▶ Exercise goal
Copy, from the material below, each line where "Тедрос" shows up.

▶ Record set
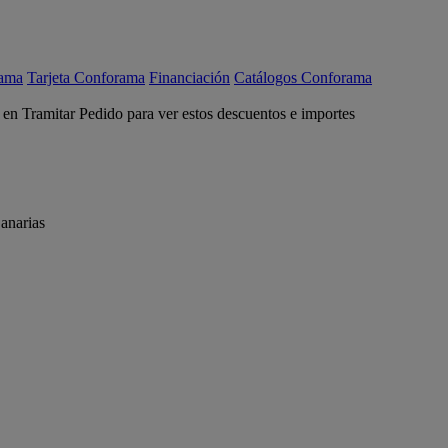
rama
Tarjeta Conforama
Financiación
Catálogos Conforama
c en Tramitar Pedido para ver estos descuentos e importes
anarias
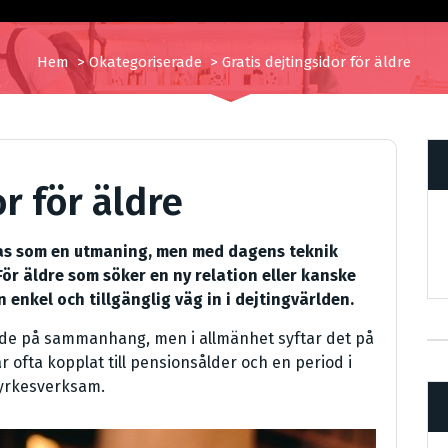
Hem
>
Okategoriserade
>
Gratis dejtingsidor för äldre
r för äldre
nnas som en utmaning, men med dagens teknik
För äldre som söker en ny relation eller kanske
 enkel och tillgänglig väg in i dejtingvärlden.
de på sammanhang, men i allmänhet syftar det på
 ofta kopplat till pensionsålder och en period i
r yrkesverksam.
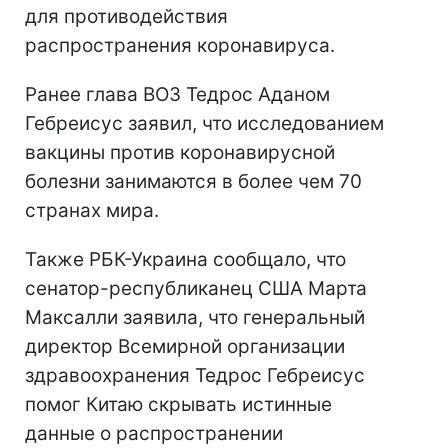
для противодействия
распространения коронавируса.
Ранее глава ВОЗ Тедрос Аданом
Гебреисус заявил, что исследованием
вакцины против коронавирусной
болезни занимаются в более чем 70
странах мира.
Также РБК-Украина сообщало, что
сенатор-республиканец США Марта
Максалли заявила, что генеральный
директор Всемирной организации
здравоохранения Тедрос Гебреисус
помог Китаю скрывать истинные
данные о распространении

--

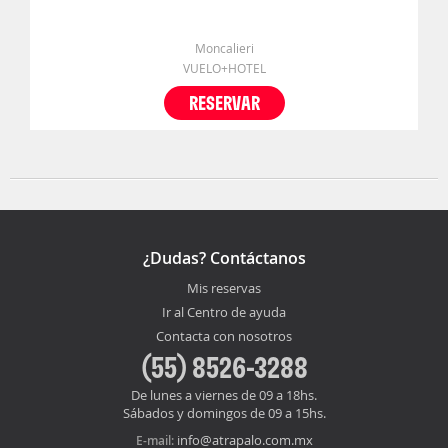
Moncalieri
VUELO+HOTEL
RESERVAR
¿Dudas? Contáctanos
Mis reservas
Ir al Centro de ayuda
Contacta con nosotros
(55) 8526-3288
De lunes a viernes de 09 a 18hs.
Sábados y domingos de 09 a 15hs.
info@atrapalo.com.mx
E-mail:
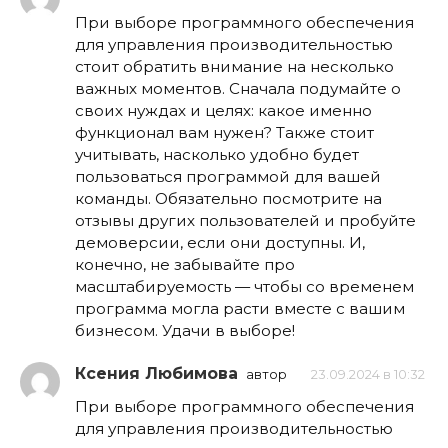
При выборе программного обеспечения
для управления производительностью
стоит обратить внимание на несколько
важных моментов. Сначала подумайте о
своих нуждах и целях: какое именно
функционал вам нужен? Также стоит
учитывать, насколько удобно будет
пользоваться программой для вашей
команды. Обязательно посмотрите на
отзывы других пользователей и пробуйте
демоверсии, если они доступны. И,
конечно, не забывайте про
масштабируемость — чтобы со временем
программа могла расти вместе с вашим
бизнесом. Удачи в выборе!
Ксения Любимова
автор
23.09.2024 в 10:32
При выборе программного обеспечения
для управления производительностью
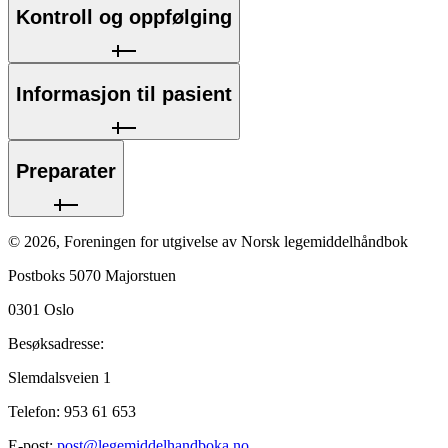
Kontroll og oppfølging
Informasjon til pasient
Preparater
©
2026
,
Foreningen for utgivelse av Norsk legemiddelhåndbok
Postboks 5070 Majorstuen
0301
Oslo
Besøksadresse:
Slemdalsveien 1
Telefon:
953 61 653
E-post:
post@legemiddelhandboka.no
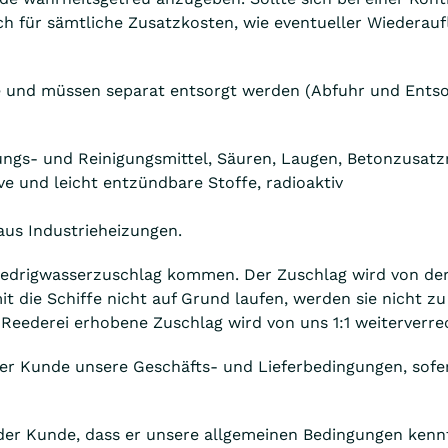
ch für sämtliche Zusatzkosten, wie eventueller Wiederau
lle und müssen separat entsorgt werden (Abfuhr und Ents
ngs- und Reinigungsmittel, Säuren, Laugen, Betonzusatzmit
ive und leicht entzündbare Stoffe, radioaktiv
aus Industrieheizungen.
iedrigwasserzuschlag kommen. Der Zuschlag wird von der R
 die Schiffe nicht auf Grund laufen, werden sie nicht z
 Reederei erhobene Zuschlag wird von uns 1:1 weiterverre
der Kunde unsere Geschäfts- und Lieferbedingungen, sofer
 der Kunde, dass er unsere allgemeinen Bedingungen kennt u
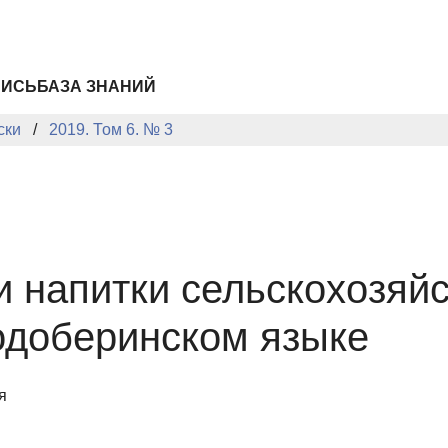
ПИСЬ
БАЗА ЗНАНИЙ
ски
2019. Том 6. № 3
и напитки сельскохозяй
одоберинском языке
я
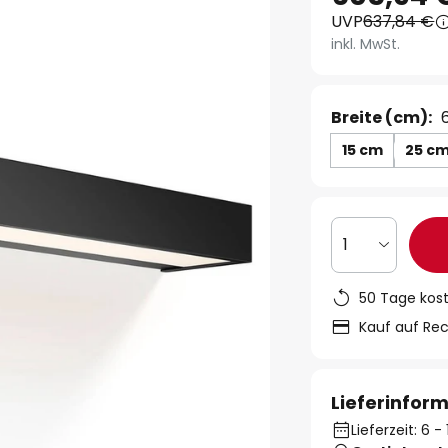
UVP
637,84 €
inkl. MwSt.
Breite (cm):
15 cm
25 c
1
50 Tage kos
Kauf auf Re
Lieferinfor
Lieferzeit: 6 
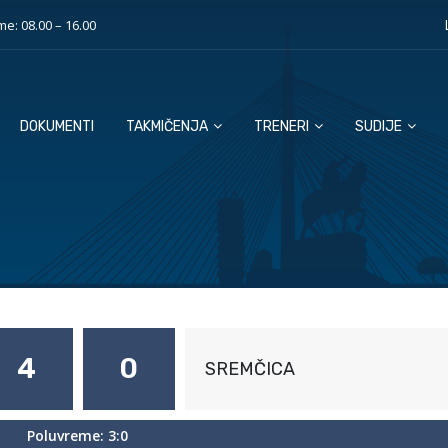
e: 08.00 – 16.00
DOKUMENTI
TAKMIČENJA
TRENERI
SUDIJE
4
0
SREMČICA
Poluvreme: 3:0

---

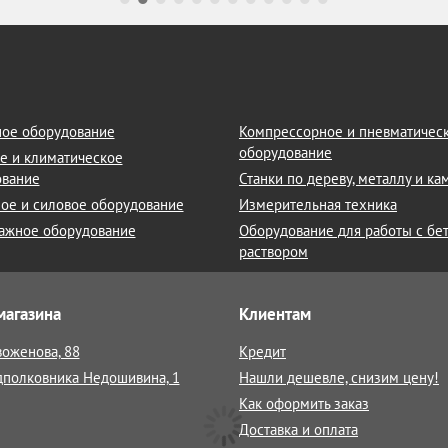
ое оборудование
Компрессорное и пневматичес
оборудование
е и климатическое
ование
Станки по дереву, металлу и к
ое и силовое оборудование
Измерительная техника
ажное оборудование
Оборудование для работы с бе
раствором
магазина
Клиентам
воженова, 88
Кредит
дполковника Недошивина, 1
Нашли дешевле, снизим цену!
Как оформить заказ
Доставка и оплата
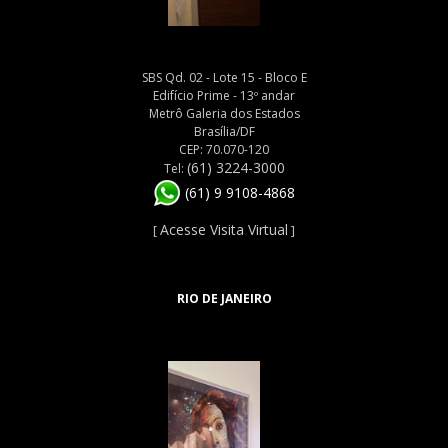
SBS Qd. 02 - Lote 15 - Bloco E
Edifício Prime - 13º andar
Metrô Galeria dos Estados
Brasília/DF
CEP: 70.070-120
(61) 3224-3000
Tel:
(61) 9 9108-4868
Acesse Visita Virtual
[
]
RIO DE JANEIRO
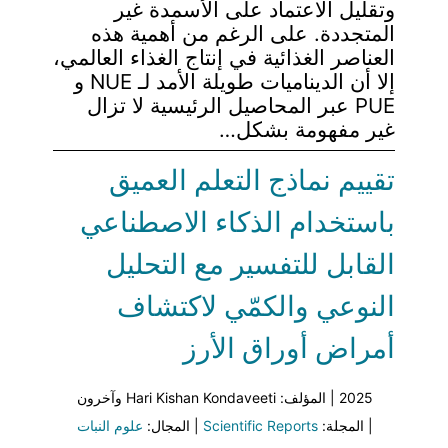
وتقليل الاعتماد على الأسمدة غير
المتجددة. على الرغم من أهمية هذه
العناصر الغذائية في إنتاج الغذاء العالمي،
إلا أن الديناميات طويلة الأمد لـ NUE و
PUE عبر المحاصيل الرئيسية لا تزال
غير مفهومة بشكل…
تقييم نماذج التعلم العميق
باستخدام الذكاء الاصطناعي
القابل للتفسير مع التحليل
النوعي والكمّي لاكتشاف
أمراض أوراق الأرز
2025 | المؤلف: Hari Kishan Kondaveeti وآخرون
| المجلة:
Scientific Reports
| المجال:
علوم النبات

▶ Written response
Ранее глава ВОЗ Тедрос Аданом
здравоохранения Тедрос Гебреисус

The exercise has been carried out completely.